+++ Supplied records

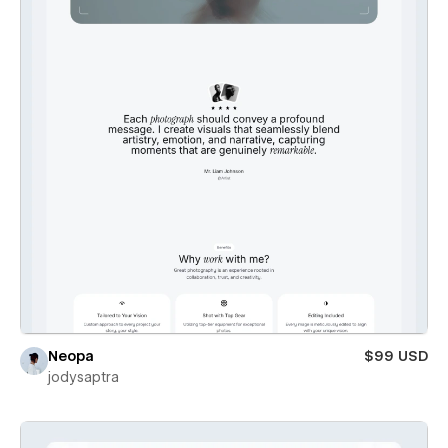
Neopa
$99 USD
jodysaptra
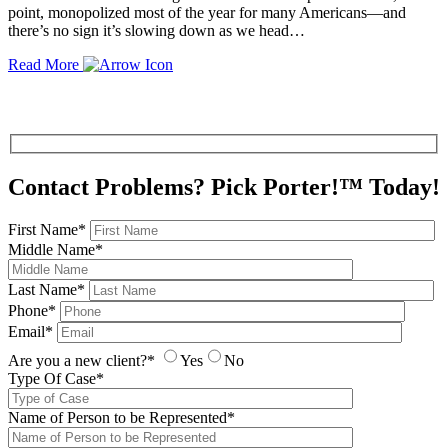
point, monopolized most of the year for many Americans—and
there’s no sign it’s slowing down as we head…
Read More
Contact Problems? Pick Porter!™ Today!
First Name*
Middle Name*
Last Name*
Phone*
Email*
Are you a new client?*
Yes
No
Type Of Case*
Name of Person to be Represented*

++++++

--- About this task ---
Each line of the data above needs to be retyped as it is, without any picture.

--- Answer below ---
Neopa
$99 USD
jodysaptra
point, monopolized most of the year for many Americans—and
there’s no sign it’s slowing down as we head…
Read More
Contact Problems? Pick Porter!™ Today!
First Name*
Middle Name*
Last Name*
Phone*
Email*
Are you a new client?*
Yes
No
Type Of Case*
Name of Person to be Represented*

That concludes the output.